We have a robust remanufacturing process that has kept more than 2.1 million pounds of products out of our waste streams in the past five years.
Paper Usage Reduction
Over the past few years, Pitney Bowes has focused on reducing waste from the point of generation, with particular emphasis on office supplies, such as copier paper (one of our largest volume/spend items). Steps taken since 2013 have included the following:
- Defaulted copiers and printers to double sided printing
- Removed local printers and required employees to utilise community printers
- Sent out requests for employees to limit paper usage when possible
- Reduced the printing of company reports such as annual financial reports and this Corporate Responsibility Report
- Discouraged the generation of paper files by reducing file capacity and enhancing electronic file storage options
These initiatives have led to a continuous decrease in paper usage. In just two years, usage in the company’s Connecticut offices has gone from 8.7 million to 4.1 million pages—a reduction of 53%, as shown below. This equates to saving 1566 trees* per year from our 2013 baseline year.
Environment Week for Pitney Bowes India
Throughout the first week in June 2015, Pitney Bowes offices in Noida and Pune held a series of events to encourage employees to adopt environment-friendly products and practices at work and at home. Most events focused on ways to reduce consumption of water, electricity and paper, but the week also highlighted positive steps, such as the planting of trees throughout the grounds around the two facilities.
Harlow Mill UK: Toward a Circular Economy
The long tradition that Pitney Bowes has of product recycling, remanufacturing and reuse aligns perfectly with European Union directives aimed at a circular economy. Our Harlow Mill facility takes equipment from clients across Europe at end of life for remanufacturing and parts salvage. In 2015 the facility remanufactured 21,454 units, thereby avoiding approximately 754 tonnes of waste. In addition, by recycling 128 tonnes of electronic waste, the facility achieved a 95% recycling rate, well in excess of the 65% recycling target set by the EU’s WEEE Directive.

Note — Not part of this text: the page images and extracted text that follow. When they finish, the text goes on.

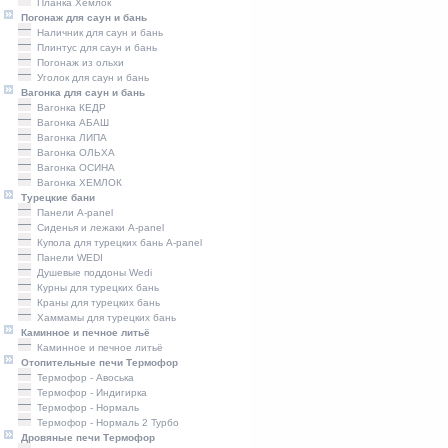
Планка Хемлок
Погонаж для саун и бань
Наличник для саун и бань
Плинтус для саун и бань
Погонаж из ольхи
Уголок для саун и бань
Вагонка для саун и бань
Вагонка КЕДР
Вагонка АБАШ
Вагонка ЛИПА
Вагонка ОЛЬХА
Вагонка ОСИНА
Вагонка ХЕМЛОК
Турецкие бани
Панели A-panel
Сиденья и лежаки A-panel
Купола для турецких бань A-panel
Панели WEDI
Душевые поддоны Wedi
Курны для турецких бань
Краны для турецких бань
Хаммамы для турецких бань
Каминное и печное литьё
Каминное и печное литьё
Отопительные печи Термофор
Термофор - Авоська
Термофор - Индигирка
Термофор - Нормаль
Термофор - Нормаль 2 Турбо
Дровяные печи Термофор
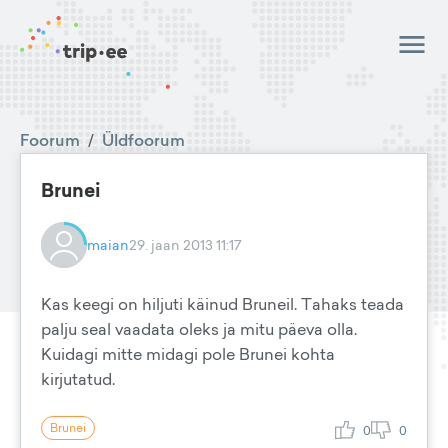
Foorum
/
Üldfoorum
Brunei
maian
29. jaan 2013 11:17
Kas keegi on hiljuti käinud Bruneil. Tahaks teada
palju seal vaadata oleks ja mitu päeva olla.
Kuidagi mitte midagi pole Brunei kohta
kirjutatud.
Brunei
0
0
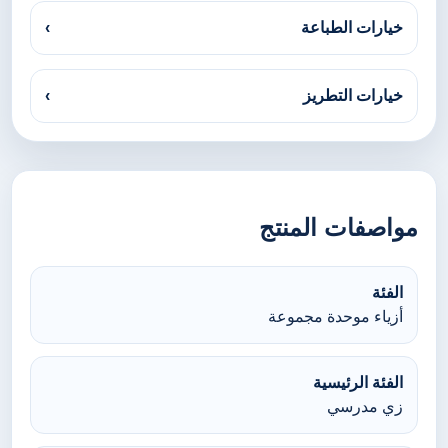
خيارات الطباعة
›
خيارات التطريز
›
مواصفات المنتج
الفئة
أزياء موحدة مجموعة
الفئة الرئيسية
زي مدرسي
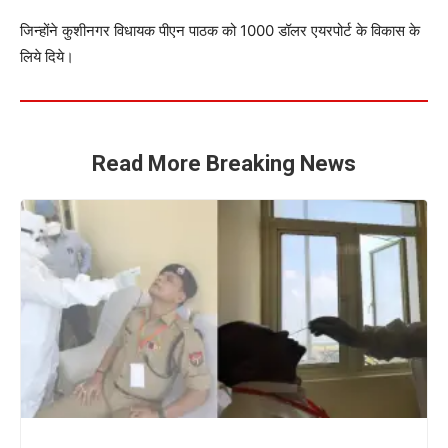
जिन्होंने कुशीनगर विधायक पीएन पाठक को 1000 डॉलर एयरपोर्ट के विकास के
लिये दिये।
Read More Breaking News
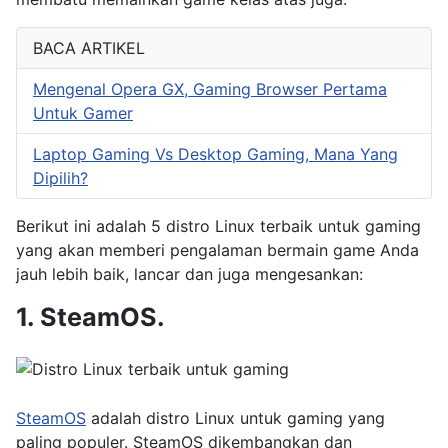
BACA ARTIKEL
Mengenal Opera GX, Gaming Browser Pertama
Untuk Gamer
Laptop Gaming Vs Desktop Gaming, Mana Yang
Dipilih?
Berikut ini adalah 5 distro Linux terbaik untuk gaming
yang akan memberi pengalaman bermain game Anda
jauh lebih baik, lancar dan juga mengesankan:
1. SteamOS.
SteamOS
adalah distro Linux untuk gaming yang
paling populer. SteamOS dikembangkan dan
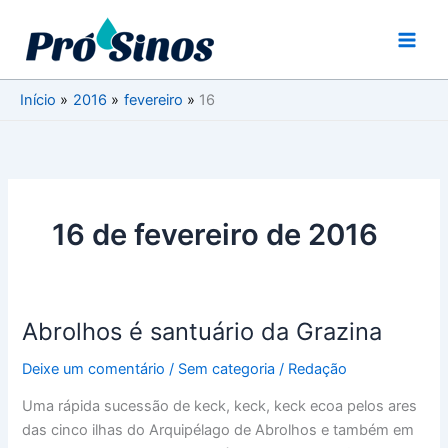
Ir
para
o
conteúdo
Início
2016
fevereiro
16
16 de fevereiro de 2016
Abrolhos é santuário da Grazina
Abrolhos
é
Deixe um comentário
/
Sem categoria
/
Redação
santuário
da
Uma rápida sucessão de keck, keck, keck ecoa pelos ares
Grazina
das cinco ilhas do Arquipélago de Abrolhos e também em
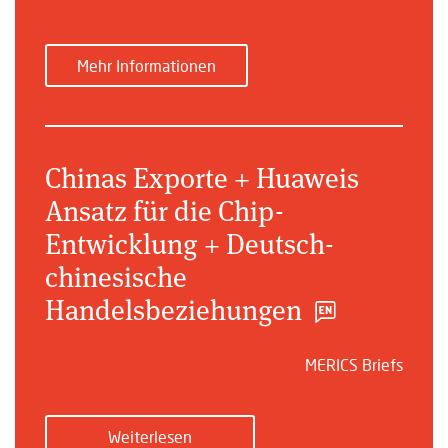
Mehr Informationen
Chinas Exporte + Huaweis
Ansatz für die Chip-
Entwicklung + Deutsch-
chinesische
Handelsbeziehungen
MERICS Briefs
Weiterlesen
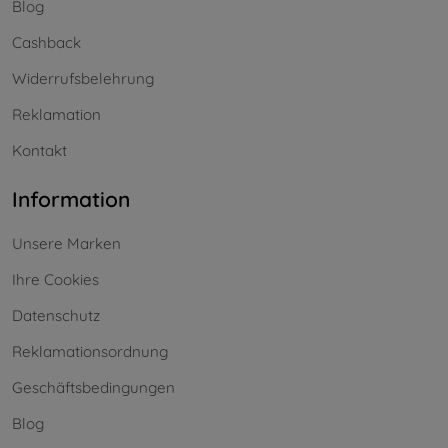
Blog
Cashback
Widerrufsbelehrung
Reklamation
Kontakt
Information
Unsere Marken
Ihre Cookies
Datenschutz
Reklamationsordnung
Geschäftsbedingungen
Blog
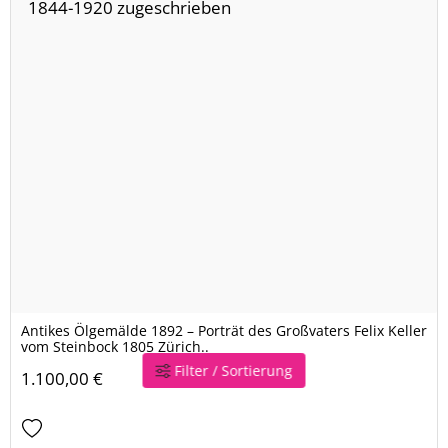
Antikes Ölgemälde 1892 – Porträt des Großvaters Felix Keller
vom Steinbock 1805 Zürich..
Filter / Sortierung
1.100,00 €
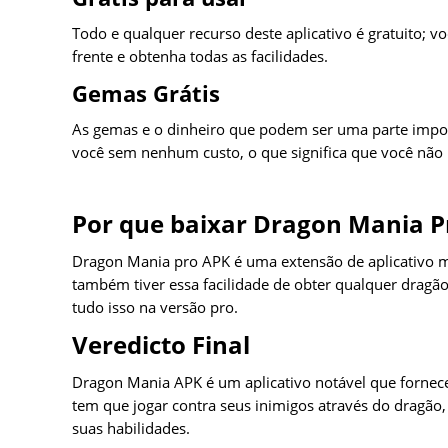
Todo e qualquer recurso deste aplicativo é gratuito; 
frente e obtenha todas as facilidades.
Gemas Grátis
As gemas e o dinheiro que podem ser uma parte import
você sem nenhum custo, o que significa que você não p
Por que baixar Dragon Mania P
Dragon Mania pro APK é uma extensão de aplicativo m
também tiver essa facilidade de obter qualquer dragão
tudo isso na versão pro.
Veredicto Final
Dragon Mania APK é um aplicativo notável que fornece 
tem que jogar contra seus inimigos através do dragão, 
suas habilidades.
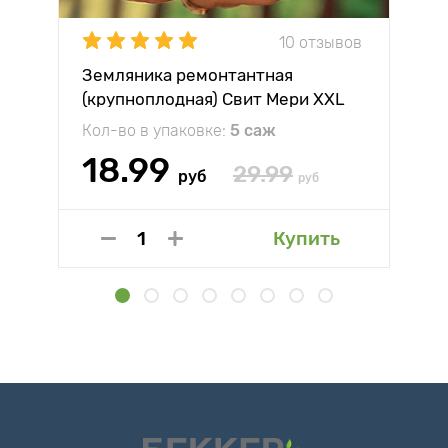
10 отзывов
Земляника ремонтантная
(крупноплодная) Свит Мери XXL
Кол-во в упаковке:
5 саж
18.99
29.99
руб
руб
Купить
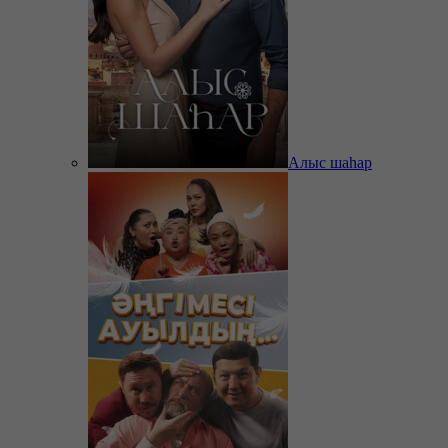
Алыс шаһар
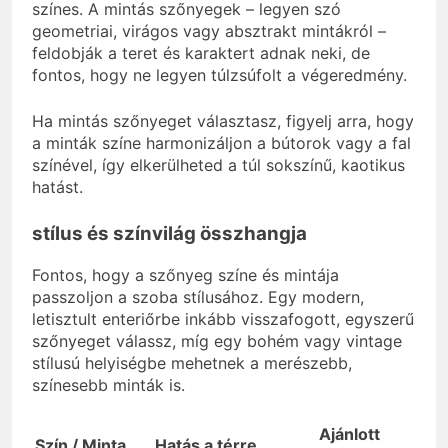
színes. A mintás szőnyegek – legyen szó
geometriai, virágos vagy absztrakt mintákról –
feldobják a teret és karaktert adnak neki, de
fontos, hogy ne legyen túlzsúfolt a végeredmény.
Ha mintás szőnyeget választasz, figyelj arra, hogy
a minták színe harmonizáljon a bútorok vagy a fal
színével, így elkerülheted a túl sokszínű, kaotikus
hatást.
stílus és színvilág összhangja
Fontos, hogy a szőnyeg színe és mintája
passzoljon a szoba stílusához. Egy modern,
letisztult enteriőrbe inkább visszafogott, egyszerű
szőnyeget válassz, míg egy bohém vagy vintage
stílusú helyiségbe mehetnek a merészebb,
színesebb minták is.
Ajánlott
Szín / Minta
Hatás a térre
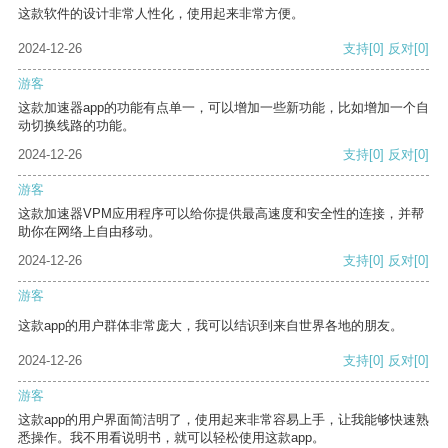
这款软件的设计非常人性化，使用起来非常方便。
2024-12-26
支持
[0]
反对
[0]
游客
这款加速器app的功能有点单一，可以增加一些新功能，比如增加一个自
动切换线路的功能。
2024-12-26
支持
[0]
反对
[0]
游客
这款加速器VPM应用程序可以给你提供最高速度和安全性的连接，并帮
助你在网络上自由移动。
2024-12-26
支持
[0]
反对
[0]
游客
这款app的用户群体非常庞大，我可以结识到来自世界各地的朋友。
2024-12-26
支持
[0]
反对
[0]
游客
这款app的用户界面简洁明了，使用起来非常容易上手，让我能够快速熟
悉操作。我不用看说明书，就可以轻松使用这款app。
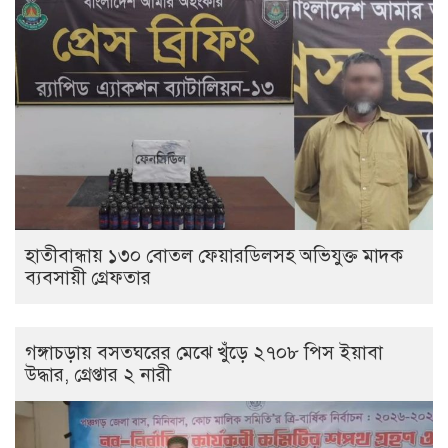
হাতীবান্ধায় ১৩০ বোতল ফেয়ারডিলসহ অভিযুক্ত মাদক
ব্যবসায়ী গ্রেফতার
গঙ্গাচড়ায় বসতঘরের মেঝে খুঁড়ে ২৭০৮ পিস ইয়াবা
উদ্ধার, গ্রেপ্তার ২ নারী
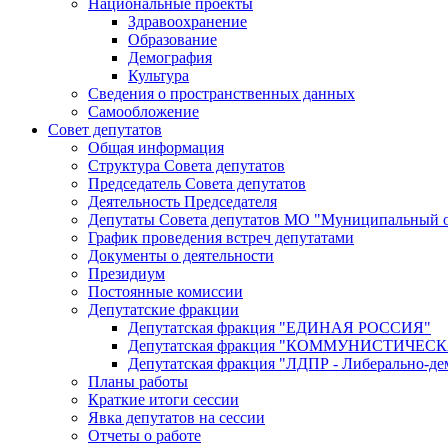
Национальные проекты
Здравоохранение
Образование
Демография
Культура
Сведения о пространственных данных
Самообложение
Совет депутатов
Общая информация
Структура Совета депутатов
Председатель Совета депутатов
Деятельность Председателя
Депутаты Совета депутатов МО "Муниципальный о
График проведения встреч депутатами
Документы о деятельности
Президиум
Постоянные комиссии
Депутатские фракции
Депутатская фракция "ЕДИНАЯ РОССИЯ"
Депутатская фракция "КОММУНИСТИЧЕ
Депутатская фракция "ЛДПР - Либерально-де
Планы работы
Краткие итоги сессии
Явка депутатов на сессии
Отчеты о работе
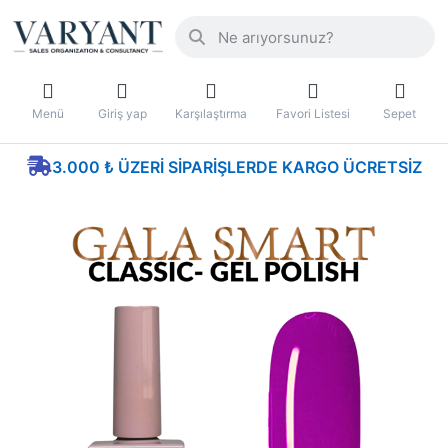
Menü
Giriş yap
Karşılaştırma
Favori Listesi
Sepet
3.000 ₺ ÜZERI SIPARIŞLERDE KARGO ÜCRETSIZ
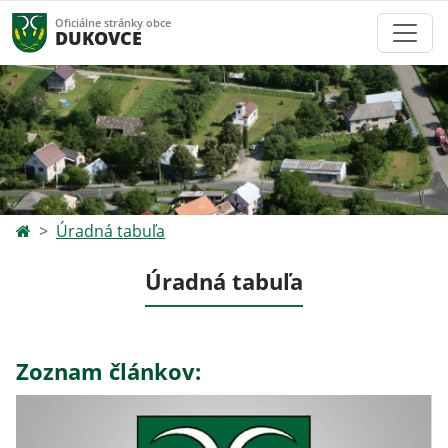
Oficiálne stránky obce
DUKOVCE
Úradná tabuľa
Úradná tabuľa
Zoznam článkov:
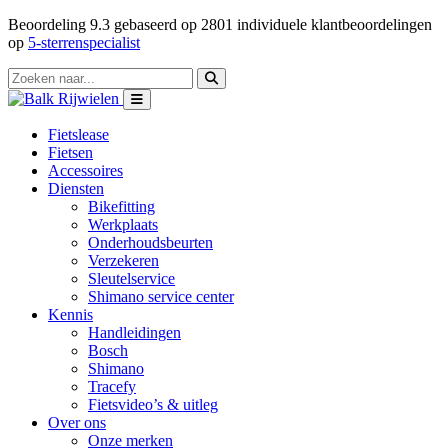
Beoordeling
9.3
gebaseerd op
2801
individuele klantbeoordelingen
op
5-sterrenspecialist
Fietslease
Fietsen
Accessoires
Diensten
Bikefitting
Werkplaats
Onderhoudsbeurten
Verzekeren
Sleutelservice
Shimano service center
Kennis
Handleidingen
Bosch
Shimano
Tracefy
Fietsvideo’s & uitleg
Over ons
Onze merken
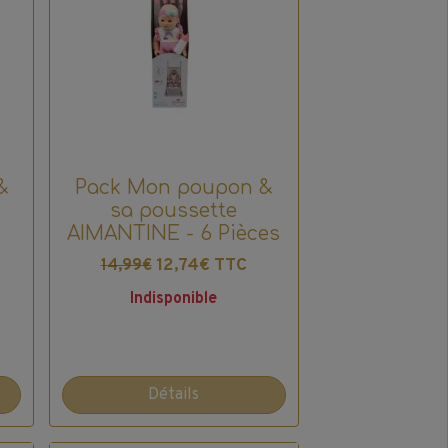
&
Pack Mon poupon &
sa poussette
AIMANTINE - 6 Pièces
12,74€ TTC
14,99€
Indisponible
Détails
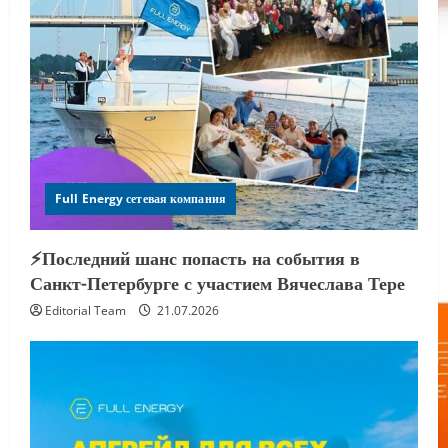
Full Energy сетевая компания
⚡️Последний шанс попасть на события в
Санкт-Петербурге с участием Вячеслава Тере
Editorial Team
21.07.2026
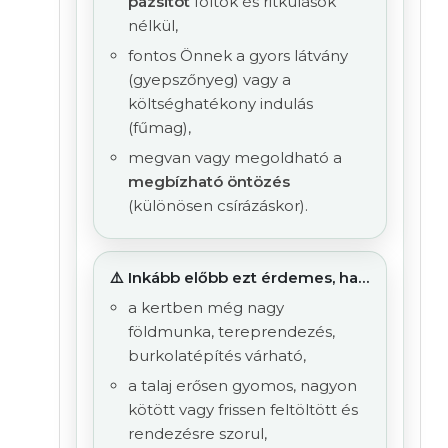
pázsitot
foltok és ritkulások
nélkül,
fontos Önnek a gyors látvány
(gyepszőnyeg) vagy a
költséghatékony indulás
(fűmag),
megvan vagy megoldható a
megbízható öntözés
(különösen csírázáskor).
⚠️ Inkább előbb ezt érdemes, ha…
a kertben még nagy
földmunka, tereprendezés,
burkolatépítés várható,
a talaj erősen gyomos, nagyon
kötött vagy frissen feltöltött és
rendezésre szorul,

The core values of sustainable manufacturing are evident throughout the remanufacturing process. Water used to clean ink contamination from parts is constantly reused until too dirty. The water is then sent for treatment, filtered three times, to remove ink particles, before being made available for use again. In keeping with these values, in 2015 the Harlow Mill remanufacturing operation was re-certified to ISO14001 as well as OHSAS 18001 certification through third-party verification.